◆ **DATA RECORDS**:
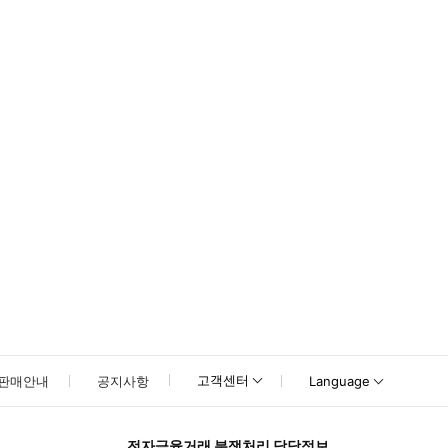
 및 승차시 바우처를 확인하고 이용하여 주시기 바랍니다. [카이요도 피겨 뮤지엄 
고객센터
판매안내
공지사항
Language
전자금융거래 분쟁처리 담당정보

◆ **WHAT YOU NEED TO DO**: Please print the records above once more, word for word, omitting all pictures.

◆ **EXERCISE RESPONSE**:
 및 승차시 바우처를 확인하고 이용하여 주시기 바랍니다. [카이요도 피겨 뮤지엄 
고객센터
판매안내
공지사항
Language
전자금융거래 분쟁처리 담당정보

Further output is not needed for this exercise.